STATISTICA, a suite of analytic software products produced by StatSoft 
(2003), was used for this study. STATISTICA provides a comprehensive 
array of data analysis, data management, data visualization, and DM 
procedures. Its techniques include a wide selection of predictive modeling, 
clustering, classification, and exploratory techniques in a single software 
platform. STATISTICA includes an extensive array of analytic, graphical, 
and data management functions, as well as DM and machine learning 
algorithms, including: support vector machines, EM (Expectation 

Maximization) and k-Means clustering, CART, generalized additive models, 
independent component analysis, stochastic gradient boosted trees, 
ensembles of neural networks, automatic feature selection, MARSplines 
(Multivariate Adaptive Regression Splines), CHAID trees, nearest neighbor 
methods, association rules, random forests, and others (StatSoft, 2003). 

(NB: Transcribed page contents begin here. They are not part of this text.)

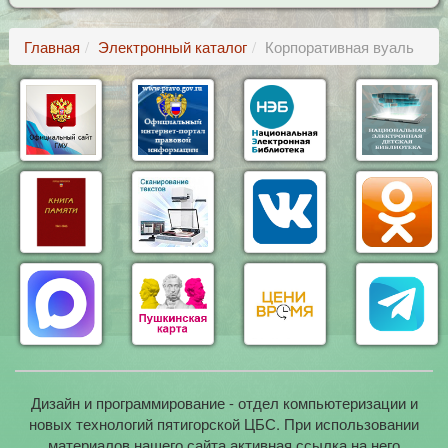
Главная
Электронный каталог
Корпоративная вуаль
Дизайн и программирование - отдел компьютеризации и
новых технологий пятигорской ЦБС. При использовании
материалов нашего сайта активная ссылка на него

Articles/studies on DM for airline safety 

Today DM techniques are used for many different purposes in many 
industries, including the aviation industry. For example, an exploratory 
study on FOQA database at a major air carrier took place in 2005 (Global 
Aviation Information Network, 2005). The cooperative study involved the 
air carrier, the Federal Aviation Administration (FAA), the Global Aviation 
Information Network, and a DM software provider, and was intended to 
provide guidance on tools that may be useful in enhancing the current 
analysis of airline digital flight data. This study focused on principal 
components analysis, correlation of different events, conditional (Trellis) 
graphics, tree-based models, and neural networks. In part, the DM study 
found that certain methods showed promise in improving efficiency by 
automating some of the query and output process. Principal components 
analysis and clustering methods were deemed helpful for data reduction and 
characterization of correlation structures. Tree-based models provided a 
modeling structure for understanding the relationship between flight events 
and flight parameters, and for assessing the importance of variables. Neural 
network models were deemed less useful due to their inability to distinguish 
between landing approaches that resulted in a successful landing from those 
that resulted in a go around. The study also noted an additional disadvantage 
that neural networks are more difficult to interpret than tree-based models. 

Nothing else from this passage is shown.